Menjadi dokter memang tidak mudah, waktu menempuh Pendidikan Kedokteran lama. Kalau dulu selesai 7 tahun sudah hebat. Bahkan ada yang sampai lebih 10 tahun dan belajarnya di kampus dari pagi sampai sore. Setelah menjadi dokter, harus lulus ujian kompetensi dokter baru bisa mengabdi dan kerja. Selain itu, mereka harus terus mempertahankan kapasitas keilmuan dan keterampilannya dengan mengikuti berbagai workshop, seminar, dan pendidikan. Karena  tugasnya yang berat dan sungguh mulia, menjadi seorang dokter bukan saja hanya soal bekerja. Mereka berusaha  menjadi tulus, sabar dan ikhlas dalam melayani dan merawat orang sakit. Tidak hanya bagi masyarakat kalangan mampu, tapi juga masyarakat miskin yang membutuhkan pelayanan kesehatan.
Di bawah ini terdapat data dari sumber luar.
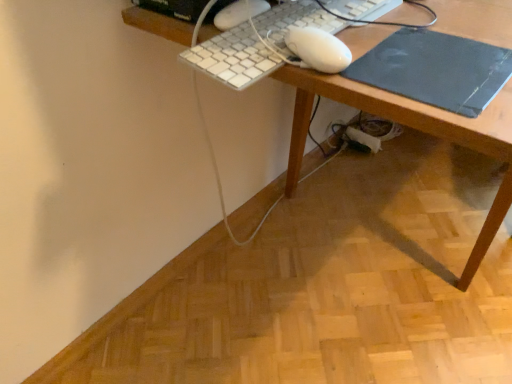 Question: Considering their positions, is black matte mousepad at right located in front of or behind wooden desk at center?

Choices:
 (A) front
 (B) behind

Answer: (B)

Question: In terms of height, does black matte mousepad at right look taller or shorter compared to wooden desk at center?

Choices:
 (A) short
 (B) tall

Answer: (A)

Question: Estimate the real-world distances between objects in this image. Which object is closer to the white plastic keyboard at upper center?

Choices:
 (A) black matte mousepad at right
 (B) wooden desk at center

Answer: (B)

Question: Estimate the real-world distances between objects in this image. Which object is farther from the wooden desk at center?

Choices:
 (A) white plastic keyboard at upper center
 (B) black matte mousepad at right

Answer: (A)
Walaupun mereka sadar,  sebagian dari mereka masih digaji sebagai “worker” bukan sebagai tenaga profesi. Terlihat gaji mereka yang mengabdikan dirinya di daerah-daerah terpencil tidak lebih di kisaran Rp3 juta hingga Rp5 juta. Jika mereka punya istri yang tidak bekerja dan anak, bagaimana mereka menabung untuk masa depan. Belum lagi berpikir untuk mengambil spesialis. Bandingkan dokter umum di Malaysia yang mendapatkan gaji sebesar RM 10.000-15.000 atau setara Rp40-60 juta perbulan.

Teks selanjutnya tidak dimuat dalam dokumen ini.